Registered Data

[00819] Secure Computing: Maintaining Personal Privacy while Analyzing Data

  • Session Time & Room : 3D (Aug.23, 15:30-17:10) @E804
  • Type : Proposal of Industrial Minisymposium
  • Abstract : The proliferation of IoT machine and sensor devices are major contributors to the surge in production and storage of mostly private, sensitive data. Deloitte projects, "by 2025 our global volume will reach 175 zeta bytes" (www2.deloitte.com/cy/en/pages/technology/articles/data-grown-big-value.html). Many data owners seek to analyze the data to uncover insights and improve their decision-making processes. However, compliance with privacy regulations and the threat of cyberattacks pose heretofore unknown challenges. Approaches to address this issue, collectively known as secure computing, include: privacy-preserving data analysis, differential privacy, federated learning, multi-party computation, and homomorphic encryption. This mini-symposium seeks to gather practitioners/specialists for active debate and dialog.
  • Organizer(s) : Mei Kobayashi
  • Classification : 68M25, Computer security, Privacy of data, Data encryption (aspects in computer science), Artificial neural networks and deep learning
  • Minisymposium Program :
    • 00819 (1/1) : 3D @E804 [Chair: Mei Kobayashi]
      • [04041] Construction of Differentially Private Summary with Homomorphic Encryption
        • Format : Talk at Waseda University
        • Author(s) :
          • HAYATO YAMANA (Waseda University)
          • Shojiro USHIYAMA (Waseda University)
          • Tsubasa TAKAHASHI (LINE Corp.)

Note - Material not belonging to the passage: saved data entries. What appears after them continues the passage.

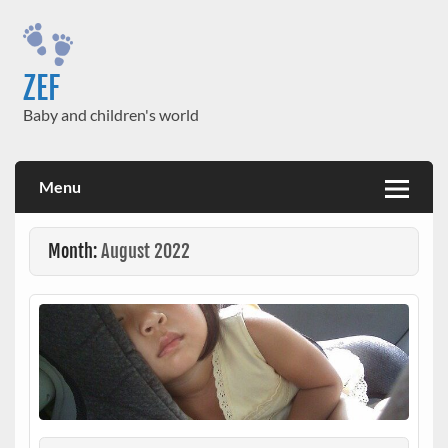
Skip
to
content
ZEF
Baby and children's world
Menu
Month:
August 2022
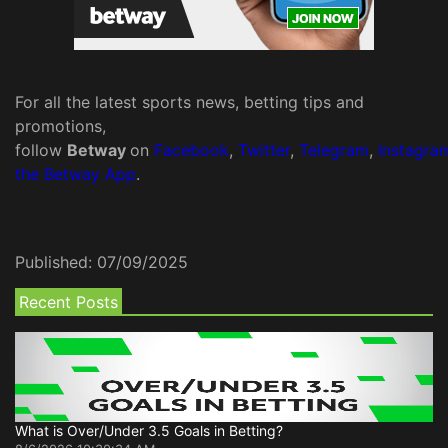
For all the latest sports news, betting tips and
promotions,
follow
Betway
on
Facebook
,
Twitter
,
Telegram
,
Instagra
the Betway App
.
Published:
07/09/2025
Recent Posts
What is Over/Under 3.5 Goals in Betting?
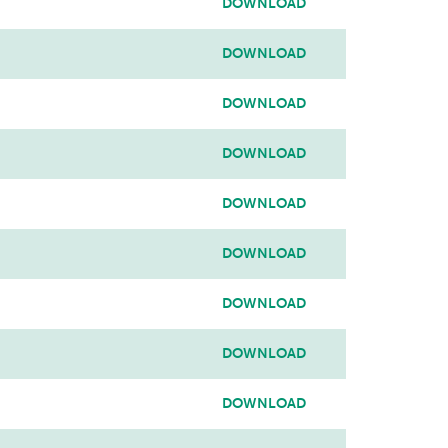
DOWNLOAD
DOWNLOAD
DOWNLOAD
DOWNLOAD
DOWNLOAD
DOWNLOAD
DOWNLOAD
DOWNLOAD
DOWNLOAD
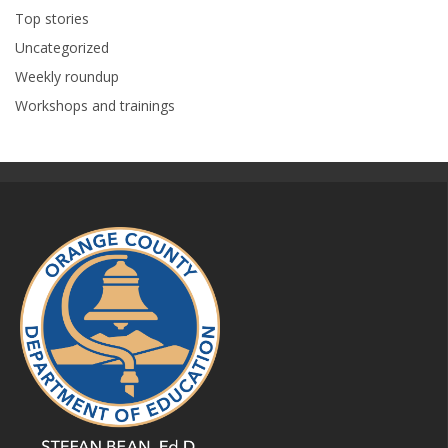
Top stories
Uncategorized
Weekly roundup
Workshops and trainings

        • Abstract : A differentially private summary for range queries is constructed using homomorphic encryption to hide the raw data from the computation server. To shorten the processing time, we proposed a new method to merge adjacent close values in the histogram if the difference between the adjacent data is small. Then, we confirmed that the accuracy of the proposed method was equivalent to a state-of-the-art algorithm and the processing time is O(n).
      • [04961] Federated Learning with Differential Privacy and Secure Computing
        • Format : Talk at Waseda University
        • Author(s) :
          • Tsubasa Takahashi (LINE Corporation)
        • Abstract : Improving user experience while respecting user privacy is important nowadays. Last year we released federated learning in LINE messenger’s keyboard area to make users sticker selection easier and more personalized while preserving user privacy. Our FL also employs Differential Privacy (DP) to make exploiting user privacy more difficult. This talk presents our FL+DP, and recent advancement of privacy amplification with secure computing.
      • [05348] Network Security and Analytics for Reliability
        • Format : Talk at Waseda University
        • Author(s) :
          • Yukio Uematsu (Tokyo University of Science/Nokia)
        • Abstract : In recent years, a vast number of IoT devices have been connected to the cloud through mobile networks. This talk will address two fundamental issues, namely security and data reliability, in the context of mobile network data analytics. We will present some use cases for data management that combine edge and cloud computing while ensuring data reliability.